If I see this correctly:
Netbeans is still using the quite old Lucene 3.5
Lucene 4.1 supports compressed index, which would save considerable amount of space for the maven index.
At the same time the amount of I/O might be reduced so even compression adds CPU overhead, the saved IO could more then amortize the costs.
See f.e. http://blog.jpountz.net/post/33247161884/efficient-compressed-stored-fields-with-lucene
I would assume that newer lucene versions are better optimized as well.
(I am not sure whether filing it for the maven project is correct, nor am I sure that Netbeans is really using the stone-aged lucene 3.5 / 3.6)
we're using 3.6.2 actually (shipping a separate lucene with indexer module. The reason is that we actually use maven-indexer component/jar that in turn is using this version of lucene, without maven-indexer guys at apache upgrading we cannot upgrade either I think
I see. From my understanding the nexus index format is based on Lucene (the old one). I am afraid therefore a change of the lucene version in the indexer-library itself is not possible - at least if the new format should be used.
The best alternative from my point of view is to use the new lucene format and maintain an own index inside of netbeans.
I did more background checking, it seems like the new index format is in fact used to be independent of the Lucene format, as described here:
So the options are to wait for a new maven-indexer release with a newer lucene bundled, or Netbeans could put use a newer lucene with maven-indexer, given that the API did not break.

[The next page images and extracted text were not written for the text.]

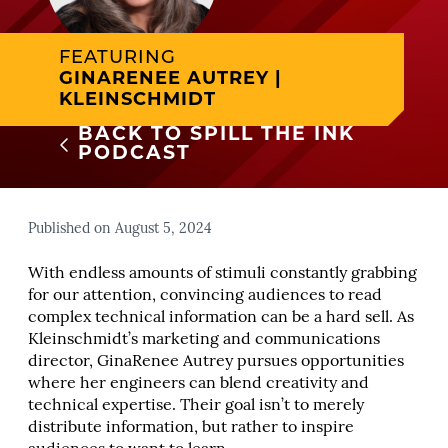
FEATURING
GINARENEE AUTREY |
KLEINSCHMIDT
BACK TO SPILL THE INK
PODCAST
Published on August 5, 2024
With endless amounts of stimuli constantly grabbing
for our attention, convincing audiences to read
complex technical information can be a hard sell. As
Kleinschmidt’s marketing and communications
director, GinaRenee Autrey pursues opportunities
where her engineers can blend creativity and
technical expertise. Their goal isn’t to merely
distribute information, but rather to inspire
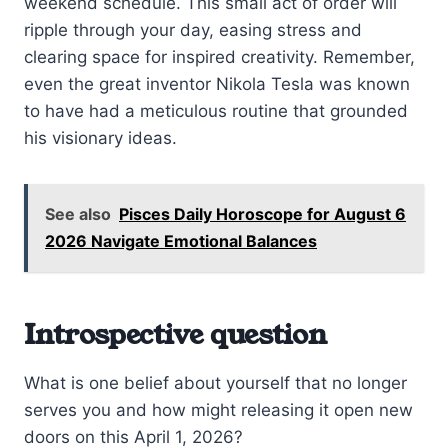
weekend schedule. This small act of order will
ripple through your day, easing stress and
clearing space for inspired creativity. Remember,
even the great inventor Nikola Tesla was known
to have had a meticulous routine that grounded
his visionary ideas.
See also
Pisces Daily Horoscope for August 6
2026 Navigate Emotional Balances
Introspective question
What is one belief about yourself that no longer
serves you and how might releasing it open new
doors on this April 1, 2026?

btw as part of another issue, I've removed a osgi related processor that populated the lucene documents with osgi related manifest entries. That effectively halved the central index size (as a local lucene index, the download size is the same but that's already compressed)

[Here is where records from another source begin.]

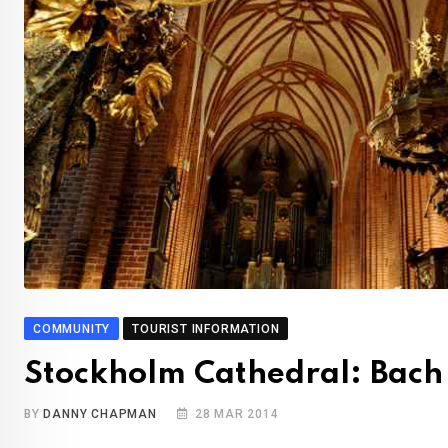
COMMUNITY
TOURIST INFORMATION
Stockholm Cathedral: Bach
BY
DANNY CHAPMAN
28 MAR 2014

I added an issue on the maven indexer :
@everflux : nexus has its own format but also produce a lucene index which is 'standard' de facto. By the way i think Lucene can update indexxes from previous versions
AFAIK the ".zip" index is plain lucene (legacy version) index file and the ".gz" is a simple compressed text file format which is lucene agnostic. But when you use the ".gz" you have to build your lucene (or whatever you use for searching/indexing) index yourself.
IMHO this is happening in Netbeans, so I see multiple options to solve this
- get a new maven indexer release and use that (out of control of netbeans group)
- fork the maven indexer and upgrade it for newer Lucene + pull-request and use that in Netbeans (could be done by a NetCAT participant as well f.e.)
- Create an own Lucene index outside of the maven indexer, using latest Lucene version (this could lead to have two indices, one from the maven indexer, one from Netbeans, obviously not what we want if the goal is to save space, or we would need to delete the maven indexer index afterwards, but this would prevent incremental updates)
If someone would help me with the Netbeans integration part, I would volunteer to have a look into the maven-indexer and see if I can get it to work with newer Lucene smoothly.
(In reply to everflux from comment #6)
> AFAIK the ".zip" index is plain lucene (legacy version) index file and the
> ".gz" is a simple compressed text file format which is lucene agnostic. But
> when you use the ".gz" you have to build your lucene (or whatever you use
> for searching/indexing) index yourself.
right, but the zip (legacy) content is not really present at many remote locations anymore.
> IMHO this is happening in Netbeans, so I see multiple options to solve this
> - get a new maven indexer release and use that (out of control of netbeans
preferable option. Please note that any external binary changes need to be approved by oracle legal thus it's not an option for 8.0 anymore. (yes, it takes a while unfortunately)
> - fork the maven indexer and upgrade it for newer Lucene + pull-request and
> use that in Netbeans (could be done by a NetCAT participant as well f.e.)
-1, forks have a maintainance price tag attached.
> - Create an own Lucene index outside of the maven indexer, using latest
> Lucene version (this could lead to have two indices, one from the maven
> indexer, one from Netbeans, obviously not what we want if the goal is to
> save space, or we would need to delete the maven indexer index afterwards,
> but this would prevent incremental updates)
-1 for the same reasons.
> If someone would help me with the Netbeans integration part, I would
> volunteer to have a look into the maven-indexer and see if I can get it to
> work with newer Lucene smoothly.
Sure, feel free to ask in this issue or me directly (firstname.lastname@example.org)
Created attachment 145169 [details]
Reflect lucene API changes
This patch is required due to lucene API changes, "indexExists" is moved to DirectoryReader.
Upstreams has merged my patch, will be release with maven indexer 6.0
Not sure about the process: Leave this issue open to track the dependency upgrade or close it and you have a separate issue to update Netbeans dependencies for next release?
What happened to this issue? Was anything ever integrated into a release?
My changes where never merged to NB, unfortunately. Upstream (maven indexer) did not release a version with my changes (yet).